About this task. From the data that follows, set down exactly the lines from the one with "Learn from Top" through the one with "education & capacity building", counting both. Pictures stay out.

The data.
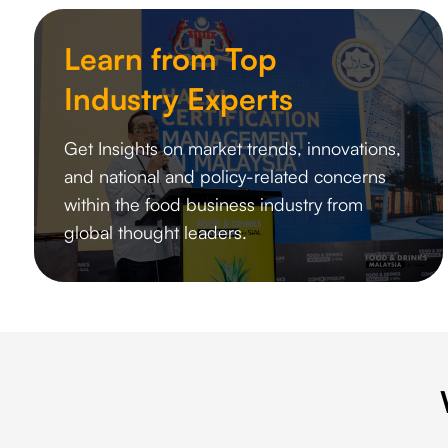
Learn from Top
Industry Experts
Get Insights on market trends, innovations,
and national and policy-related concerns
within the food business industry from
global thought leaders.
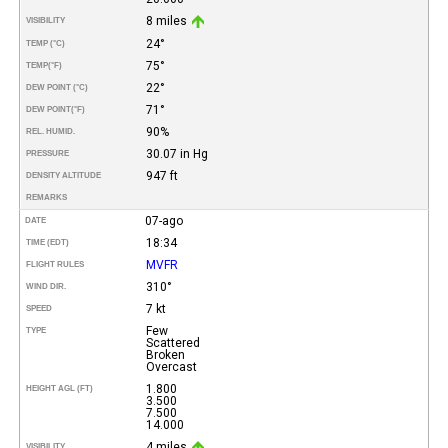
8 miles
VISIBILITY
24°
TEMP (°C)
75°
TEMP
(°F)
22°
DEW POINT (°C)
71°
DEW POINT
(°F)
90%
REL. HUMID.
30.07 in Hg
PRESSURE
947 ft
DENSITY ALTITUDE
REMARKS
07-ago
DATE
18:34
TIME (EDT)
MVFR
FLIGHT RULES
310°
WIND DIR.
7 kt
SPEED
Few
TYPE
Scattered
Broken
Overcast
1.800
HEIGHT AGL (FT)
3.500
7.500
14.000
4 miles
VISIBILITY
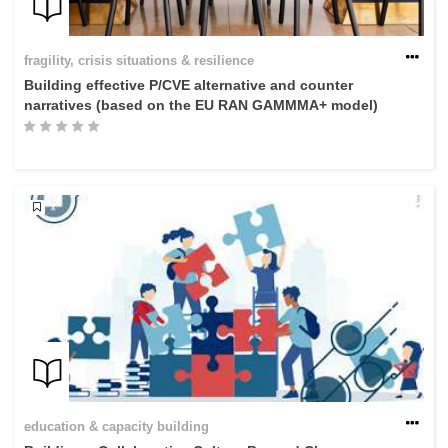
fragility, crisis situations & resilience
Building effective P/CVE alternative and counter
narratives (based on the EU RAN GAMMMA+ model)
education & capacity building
...
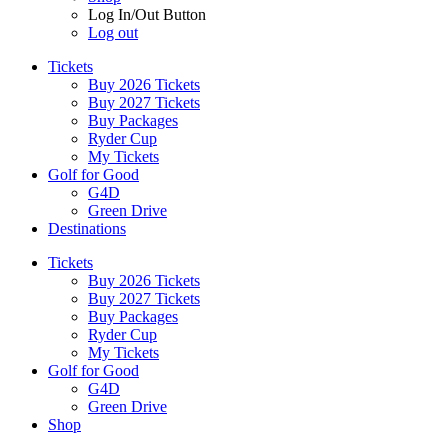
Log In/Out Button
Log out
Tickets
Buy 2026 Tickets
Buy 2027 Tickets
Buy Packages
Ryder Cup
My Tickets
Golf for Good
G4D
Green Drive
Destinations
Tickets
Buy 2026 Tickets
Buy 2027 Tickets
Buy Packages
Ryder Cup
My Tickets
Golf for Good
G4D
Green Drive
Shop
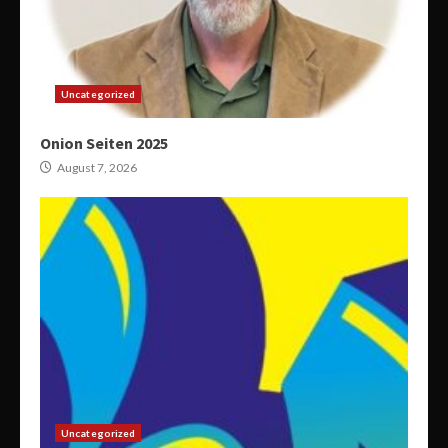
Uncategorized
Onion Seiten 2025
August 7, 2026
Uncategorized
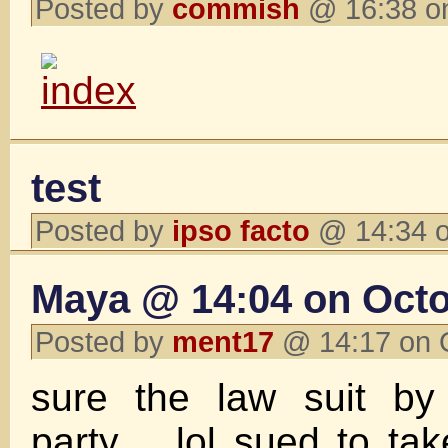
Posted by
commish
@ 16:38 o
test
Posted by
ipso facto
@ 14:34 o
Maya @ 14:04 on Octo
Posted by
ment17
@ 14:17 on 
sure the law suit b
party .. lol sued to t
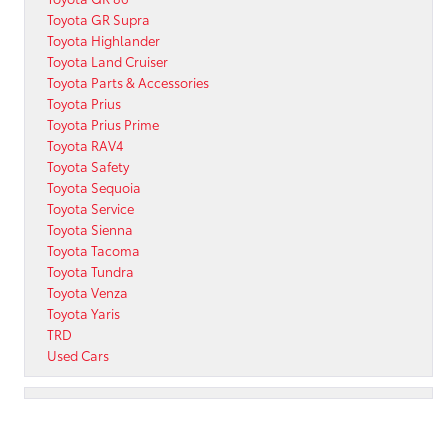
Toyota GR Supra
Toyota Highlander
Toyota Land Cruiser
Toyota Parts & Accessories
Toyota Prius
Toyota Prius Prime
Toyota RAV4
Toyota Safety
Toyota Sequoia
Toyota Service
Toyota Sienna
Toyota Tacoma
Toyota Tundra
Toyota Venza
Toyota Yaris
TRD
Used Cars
--
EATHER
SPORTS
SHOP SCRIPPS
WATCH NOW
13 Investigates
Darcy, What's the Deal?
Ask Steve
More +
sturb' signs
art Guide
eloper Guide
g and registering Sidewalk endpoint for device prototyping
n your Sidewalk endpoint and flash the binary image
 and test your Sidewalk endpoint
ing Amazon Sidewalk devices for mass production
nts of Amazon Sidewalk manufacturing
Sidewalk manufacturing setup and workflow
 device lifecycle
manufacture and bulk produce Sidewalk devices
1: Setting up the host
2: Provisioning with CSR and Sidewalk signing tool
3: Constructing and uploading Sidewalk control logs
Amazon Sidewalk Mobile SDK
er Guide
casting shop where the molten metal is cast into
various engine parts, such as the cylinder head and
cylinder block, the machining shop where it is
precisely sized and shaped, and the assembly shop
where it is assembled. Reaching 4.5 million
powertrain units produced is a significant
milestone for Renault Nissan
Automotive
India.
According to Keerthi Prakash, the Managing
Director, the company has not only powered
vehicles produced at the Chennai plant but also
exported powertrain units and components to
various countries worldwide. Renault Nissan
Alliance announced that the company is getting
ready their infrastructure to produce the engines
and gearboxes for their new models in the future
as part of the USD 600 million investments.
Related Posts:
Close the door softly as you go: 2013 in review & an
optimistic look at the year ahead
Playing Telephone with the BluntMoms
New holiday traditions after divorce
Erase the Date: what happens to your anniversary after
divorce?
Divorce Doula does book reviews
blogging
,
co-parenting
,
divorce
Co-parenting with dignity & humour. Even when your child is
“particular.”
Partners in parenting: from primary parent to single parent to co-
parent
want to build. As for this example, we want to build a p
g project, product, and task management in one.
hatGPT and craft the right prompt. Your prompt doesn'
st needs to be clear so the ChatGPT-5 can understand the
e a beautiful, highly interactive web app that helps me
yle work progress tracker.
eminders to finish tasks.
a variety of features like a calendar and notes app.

Output below.
Learn from Top
Industry Experts
Get Insights on market trends, innovations,
and national and policy-related concerns
within the food business industry from
global thought leaders.
8 miles
VISIBILITY
24°
TEMP (°C)
75°
TEMP
(°F)
22°
DEW POINT (°C)
71°
DEW POINT
(°F)
90%
REL. HUMID.
30.07 in Hg
PRESSURE
947 ft
DENSITY ALTITUDE
REMARKS
07-ago
DATE
18:34
TIME (EDT)
MVFR
FLIGHT RULES
310°
WIND DIR.
7 kt
SPEED
Few
TYPE
Scattered
Broken
Overcast
1.800
HEIGHT AGL (FT)
3.500
7.500
14.000
4 miles
VISIBILITY
fragility, crisis situations & resilience
Building effective P/CVE alternative and counter
narratives (based on the EU RAN GAMMMA+ model)
education & capacity building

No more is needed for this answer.